AVAILABLE RECORDS:

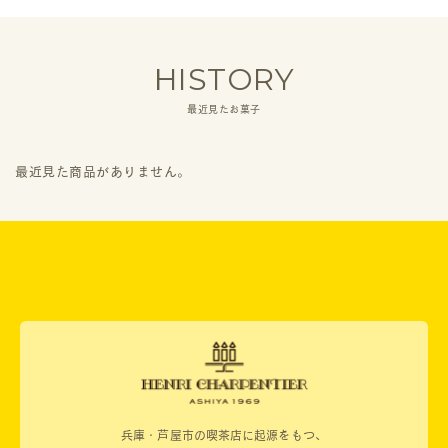
HISTORY
最近見たお菓子
最近見た商品がありません。
兵庫・芦屋市の喫茶店に起源をもつ、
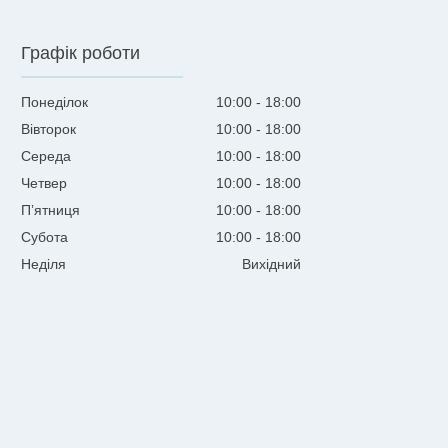
Графік роботи
Понеділок
10:00
18:00
Вівторок
10:00
18:00
Середа
10:00
18:00
Четвер
10:00
18:00
Пʼятниця
10:00
18:00
Субота
10:00
18:00
Неділя
Вихідний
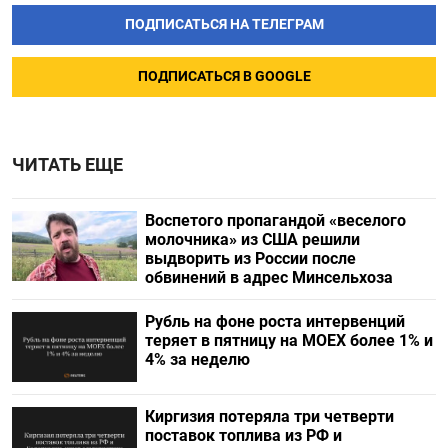
ПОДПИСАТЬСЯ НА ТЕЛЕГРАМ
ПОДПИСАТЬСЯ В GOOGLE
ЧИТАТЬ ЕЩЕ
Воспетого пропагандой «веселого
молочника» из США решили
выдворить из России после
обвинений в адрес Минсельхоза
Рубль на фоне роста интервенций
теряет в пятницу на МОЕХ более 1% и
4% за неделю
Киргизия потеряла три четверти
поставок топлива из РФ и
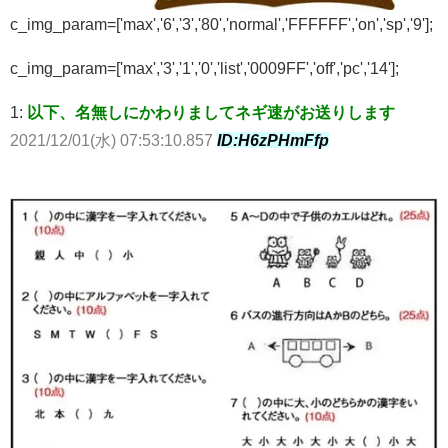
c_img_param=['max','6','3','80','normal','FFFFFF','on','sp','9'];
c_img_param=['max','3','1','0','list','0009FF','off','pc','14'];
1:
以下、名無しにかわりましてネギ速がお送りします
2021/12/01(水) 07:53:10.857
ID:H6zPHmFfp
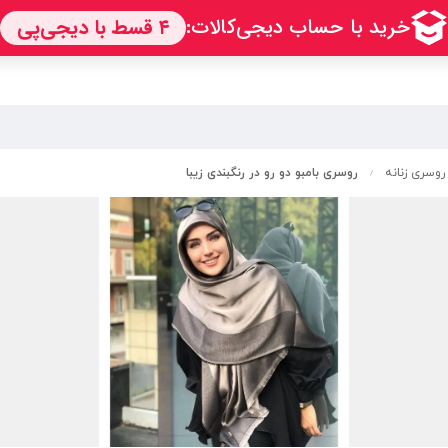
روسری زنانه
روسری بامبو دو رو در رنگبندی زیبا
/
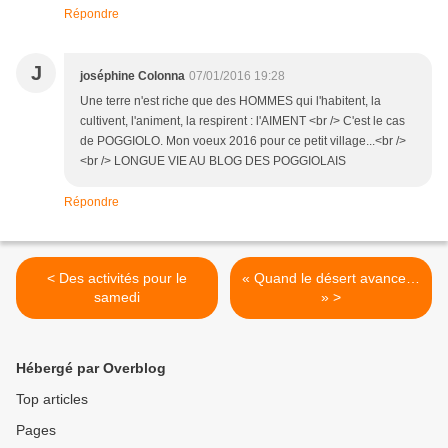
Répondre
J
joséphine Colonna
07/01/2016 19:28
Une terre n'est riche que des HOMMES qui l'habitent, la
cultivent, l'animent, la respirent : l'AIMENT <br /> C'est le cas
de POGGIOLO. Mon voeux 2016 pour ce petit village...<br />
<br /> LONGUE VIE AU BLOG DES POGGIOLAIS
Répondre
< Des activités pour le
« Quand le désert avance…
samedi
» >
Hébergé par Overblog
Top articles
Pages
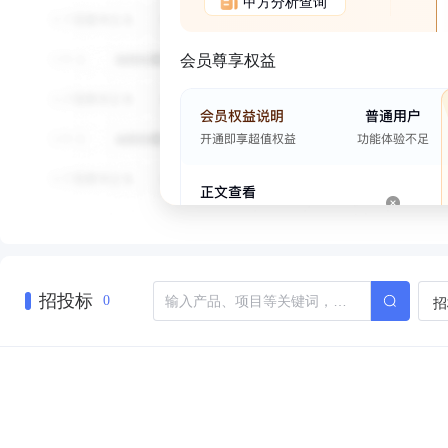
甲方分析查询
会员尊享权益
招投标
招
0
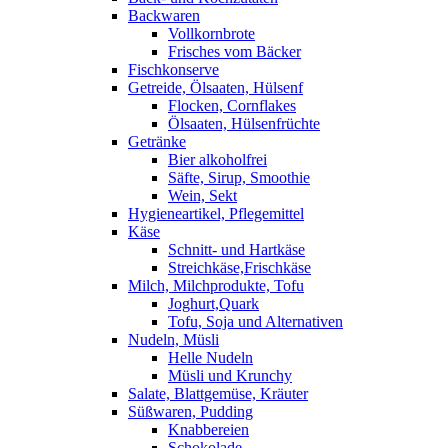
Backwaren
Vollkornbrote
Frisches vom Bäcker
Fischkonserve
Getreide, Ölsaaten, Hülsenf
Flocken, Cornflakes
Ölsaaten, Hülsenfrüchte
Getränke
Bier alkoholfrei
Säfte, Sirup, Smoothie
Wein, Sekt
Hygieneartikel, Pflegemittel
Käse
Schnitt- und Hartkäse
Streichkäse,Frischkäse
Milch, Milchprodukte, Tofu
Joghurt,Quark
Tofu, Soja und Alternativen
Nudeln, Müsli
Helle Nudeln
Müsli und Krunchy
Salate, Blattgemüse, Kräuter
Süßwaren, Pudding
Knabbereien
Schokolade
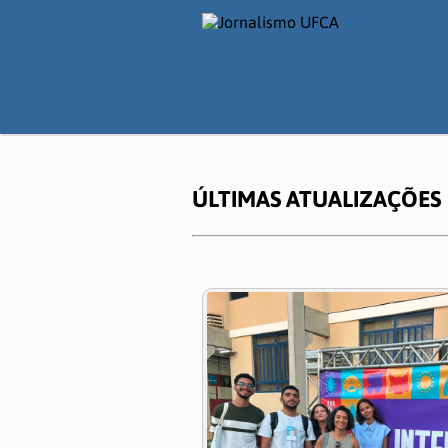
ÚLTIMAS ATUALIZAÇÕES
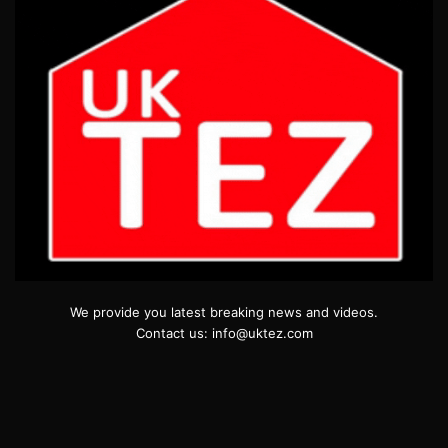
We provide you latest breaking news and videos.
Contact us: info@uktez.com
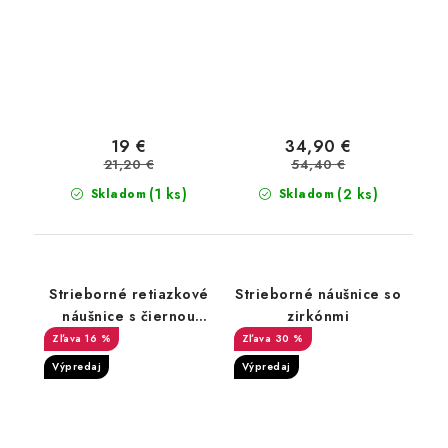
19 €
34,90 €
21,20 €
54,40 €
(1 ks)
(2 ks)
Skladom
Skladom
Strieborné retiazkové
Strieborné náušnice so
náušnice s čiernou
zirkónmi
perlou
16 %
30 %
Výpredaj
Výpredaj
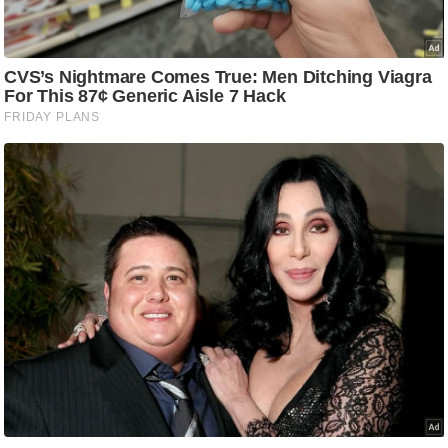
ष
ण
स
म
सा
म
यि
क
मा
तृ
भू
मि
स्तं
भ
ए
म
.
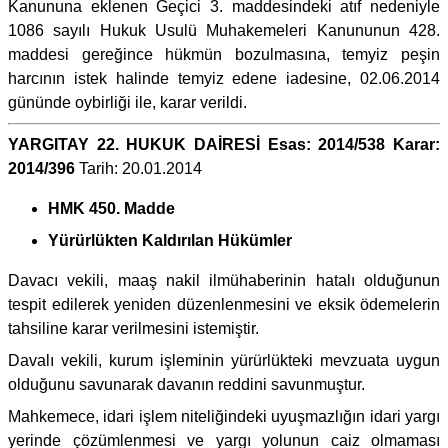
Kanununa eklenen Geçici 3. maddesindeki atıf nedeniyle
1086 sayılı Hukuk Usulü Muhakemeleri Kanununun 428.
maddesi gereğince hükmün bozulmasına, temyiz peşin
harcının istek halinde temyiz edene iadesine, 02.06.2014
gününde oybirliği ile, karar verildi.
YARGITAY 22. HUKUK DAİRESİ Esas: 2014/538 Karar:
2014/396
Tarih: 20.01.2014
HMK 450. Madde
Yürürlükten Kaldırılan Hükümler
Davacı vekili, maaş nakil ilmühaberinin hatalı olduğunun
tespit edilerek yeniden düzenlenmesini ve eksik ödemelerin
tahsiline karar verilmesini istemiştir.
Davalı vekili, kurum işleminin yürürlükteki mevzuata uygun
olduğunu savunarak davanın reddini savunmuştur.
Mahkemece, idari işlem niteliğindeki uyuşmazlığın idari yargı
yerinde çözümlenmesi ve yargı yolunun caiz olmaması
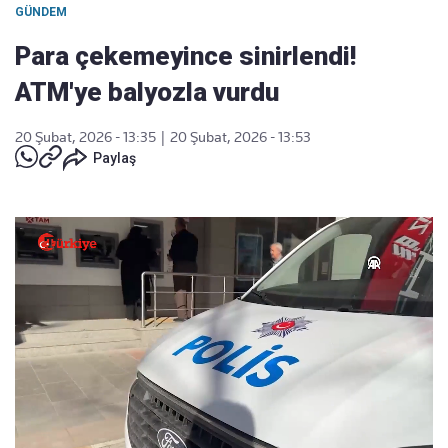
GÜNDEM
Para çekemeyince sinirlendi!
ATM'ye balyozla vurdu
20 Şubat, 2026 - 13:35
|
20 Şubat, 2026 - 13:53
Paylaş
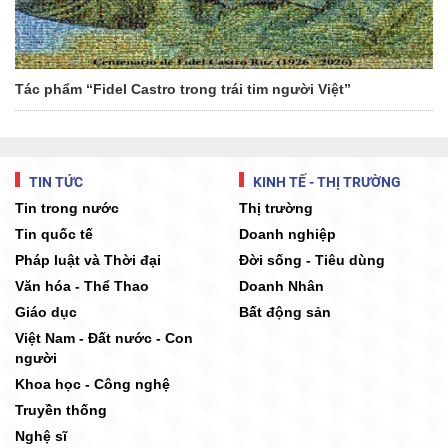
Tác phẩm “Fidel Castro trong trái tim người Việt”
TIN TỨC
KINH TẾ - THỊ TRƯỜNG
Tin trong nước
Thị trường
Tin quốc tế
Doanh nghiệp
Pháp luật và Thời đại
Đời sống - Tiêu dùng
Văn hóa - Thể Thao
Doanh Nhân
Giáo dục
Bất động sản
Việt Nam - Đất nước - Con
người
Khoa học - Công nghệ
Truyền thống
Nghệ sĩ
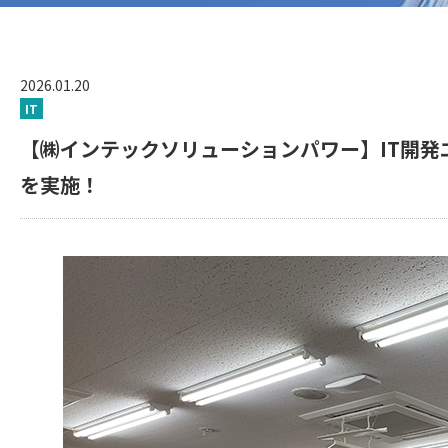
2026.01.20
IT
【㈱インテックソリューションパワー】IT開発
を実施！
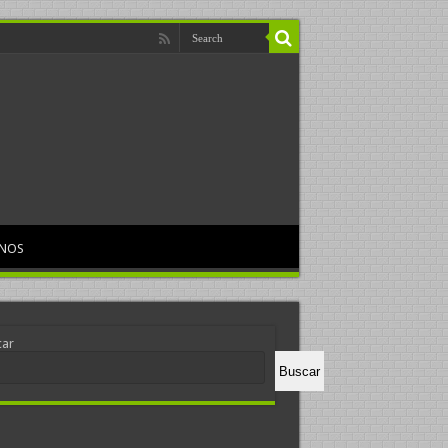
RNOS
car
Buscar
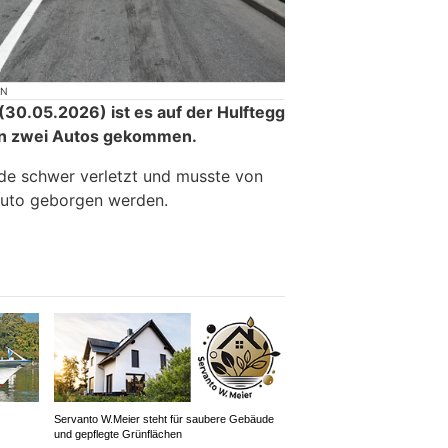
ON
0.05.2026) ist es auf der Hulftegg
en zwei Autos gekommen.
de schwer verletzt und musste von
Auto geborgen werden.
Servanto W.Meier steht für saubere Gebäude
und gepflegte Grünflächen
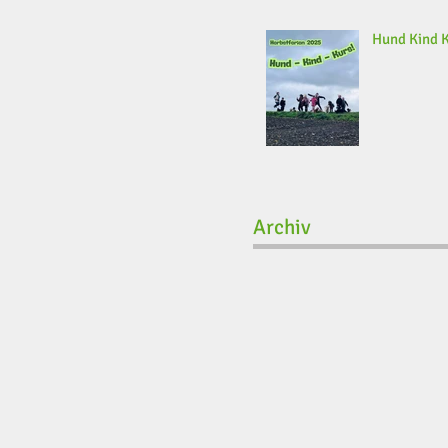
Hund Kind 
Archiv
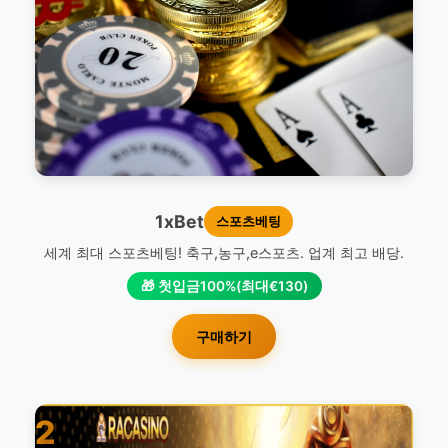
1xBet
스포츠베팅
세계 최대 스포츠베팅! 축구,농구,e스포츠. 업계 최고 배당.
🎁 첫입금100%(최대€130)
구매하기
2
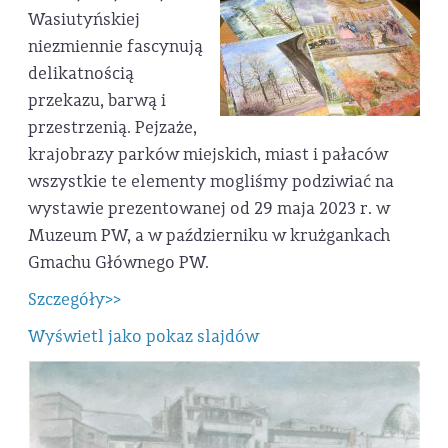
Wasiutyńskiej
niezmiennie fascynują
delikatnością
przekazu, barwą i
przestrzenią. Pejzaże,
krajobrazy parków miejskich, miast i pałaców
wszystkie te elementy mogliśmy podziwiać na
wystawie prezentowanej od 29 maja 2023 r. w
Muzeum PW, a w październiku w krużgankach
Gmachu Głównego PW.
Szczegóły>>
Wyświetl jako pokaz slajdów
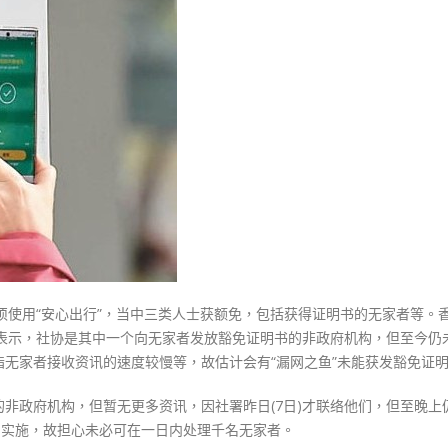
证
明
豁
免
扫
“安
心”
忧
一
日
难
处
理
必须使用“安心出行”，当中三类人士获额免，包括获得证明书的无家者等。
千
中表示，社协是其中一个向无家者发放豁免证明书的非政府机构，但至今仍
个
无家者接收资讯的速度较慢等，故估计会有“漏网之鱼”未能获发豁免证
申
请〉
非政府机构，但暂无更多资讯，因社署昨日(7日)才联络他们，但至晚上
中
日实施，故担心未必可在一日内处理千名无家者。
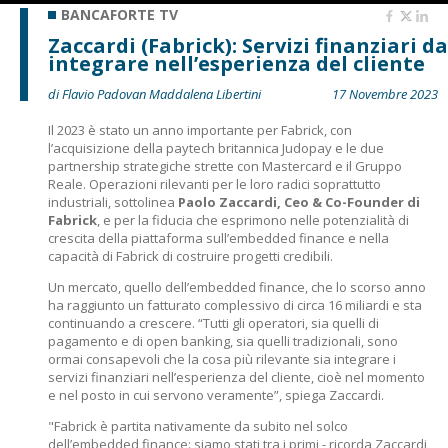
BANCAFORTE TV
Zaccardi (Fabrick): Servizi finanziari da
integrare nell’esperienza del cliente
di Flavio Padovan Maddalena Libertini
17 Novembre 2023
Il 2023 è stato un anno importante per Fabrick, con
l’acquisizione della paytech britannica Judopay e le due
partnership strategiche strette con Mastercard e il Gruppo
Reale. Operazioni rilevanti per le loro radici soprattutto
industriali, sottolinea
Paolo Zaccardi, Ceo & Co-Founder di
Fabrick
, e per la fiducia che esprimono nelle potenzialità di
crescita della piattaforma sull’embedded finance e nella
capacità di Fabrick di costruire progetti credibili.
Un mercato, quello dell’embedded finance, che lo scorso anno
ha raggiunto un fatturato complessivo di circa 16 miliardi e sta
continuando a crescere. “Tutti gli operatori, sia quelli di
pagamento e di open banking, sia quelli tradizionali, sono
ormai consapevoli che la cosa più rilevante sia integrare i
servizi finanziari nell’esperienza del cliente, cioè nel momento
e nel posto in cui servono veramente”, spiega Zaccardi.
"Fabrick è partita nativamente da subito nel solco
dell’embedded finance: siamo stati tra i primi - ricorda Zaccardi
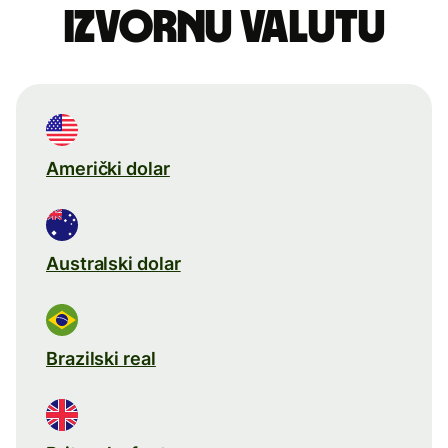
izvornu valutu
Američki dolar
Australski dolar
Brazilski real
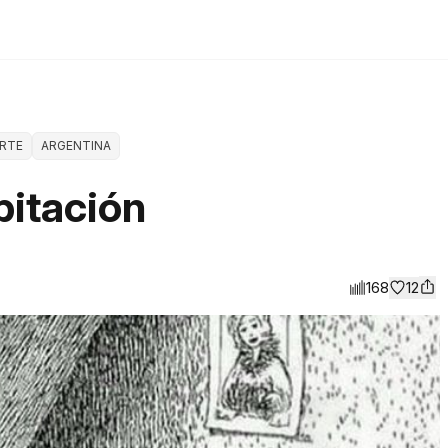
RTE
ARGENTINA
bitación
168
12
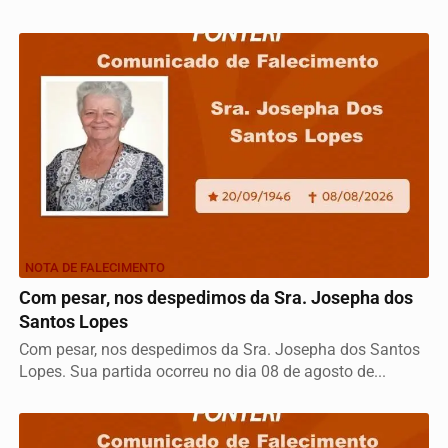
NOTA DE FALECIMENTO
Com pesar, nos despedimos da Sra. Josepha dos
Santos Lopes
Com pesar, nos despedimos da Sra. Josepha dos Santos
Lopes. Sua partida ocorreu no dia 08 de agosto de...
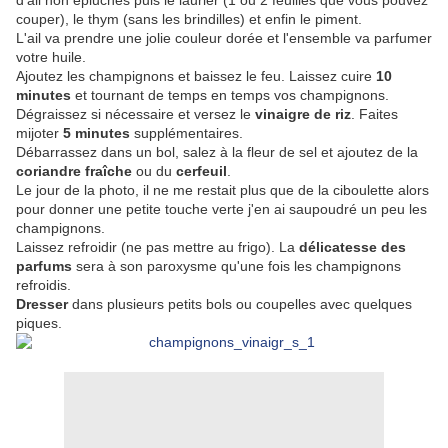
d'ail non épluchés puis le laurier (1 ou 2 feuilles que vous pouvez
couper), le thym (sans les brindilles) et enfin le piment.
L'ail va prendre une jolie couleur dorée et l'ensemble va parfumer
votre huile.
Ajoutez les champignons et baissez le feu. Laissez cuire
10
minutes
et tournant de temps en temps vos champignons.
Dégraissez si nécessaire et versez le
vinaigre de riz
. Faites
mijoter
5 minutes
supplémentaires.
Débarrassez dans un bol, salez à la fleur de sel et ajoutez de la
coriandre fraîche
ou du
cerfeuil
.
Le jour de la photo, il ne me restait plus que de la ciboulette alors
pour donner une petite touche verte j'en ai saupoudré un peu les
champignons.
Laissez refroidir (ne pas mettre au frigo). La
délicatesse des
parfums
sera à son paroxysme qu'une fois les champignons
refroidis.
Dresser
dans plusieurs petits bols ou coupelles avec quelques
piques.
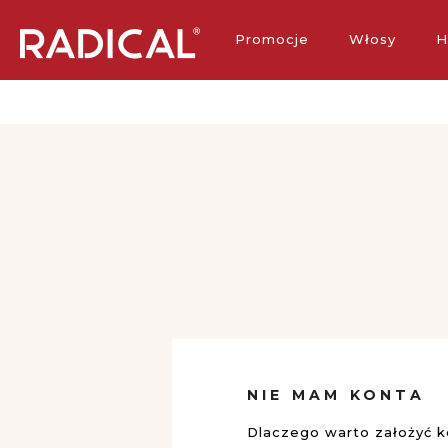
Darmowa 
Promocje
Włosy
H
NIE MAM KONTA
Dlaczego warto założyć 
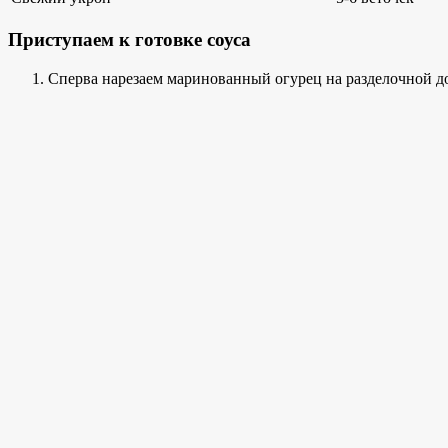
Приступаем к готовке соуса
Сперва нарезаем маринованный огурец на разделочной дос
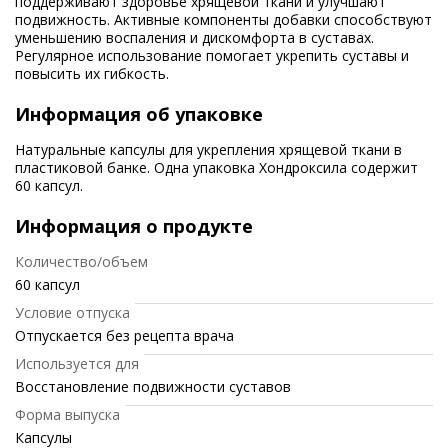
поддерживают здоровье хрящевой ткани и улучшают
подвижность. Активные компоненты добавки способствуют
уменьшению воспаления и дискомфорта в суставах.
Регулярное использование помогает укрепить суставы и
повысить их гибкость.
Информация об упаковке
Натуральные капсулы для укрепления хрящевой ткани в
пластиковой банке. Одна упаковка Хондроксила содержит
60 капсул.
Информация о продукте
Количество/объем
60 капсул
Условие отпуска
Отпускается без рецепта врача
Используется для
Восстановление подвижности суставов
Форма выпуска
Капсулы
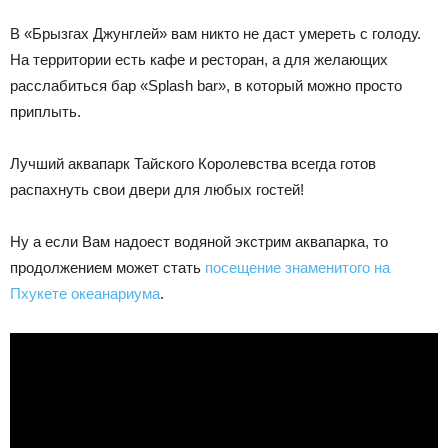
В «Брызгах Джунглей» вам никто не даст умереть с голоду.
На территории есть кафе и ресторан, а для желающих
расслабиться бар «Splash bar», в который можно просто
приплыть.
Лучший аквапарк Тайского Королевства всегда готов
распахнуть свои двери для любых гостей!
Ну а если Вам надоест водяной экстрим аквапарка, то
продолжением может стать
посещение знаменитого на
Пхукете океанариума
.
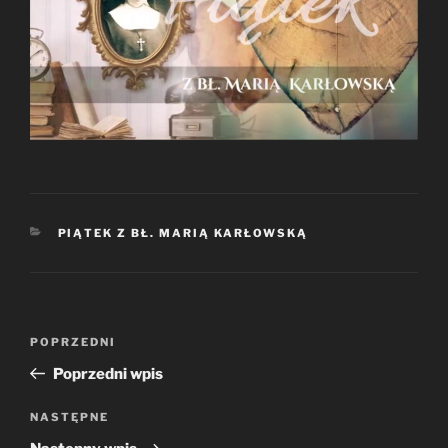
KATEGORIE
PIĄTEK Z BŁ. MARIĄ KARŁOWSKĄ
Nawigacja
Poprzedni
POPRZEDNI
wpisu
wpis
Poprzedni wpis
Następny
NASTĘPNE
wpis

WORK REQUIRED:
Whenever the string "finance" shows up in a line of the entries, copy that line.

EXERCISE OUTPUT:
crescita della piattaforma sull’embedded finance e nella
Un mercato, quello dell’embedded finance, che lo scorso anno
dell’embedded finance: siamo stati tra i primi - ricorda Zaccardi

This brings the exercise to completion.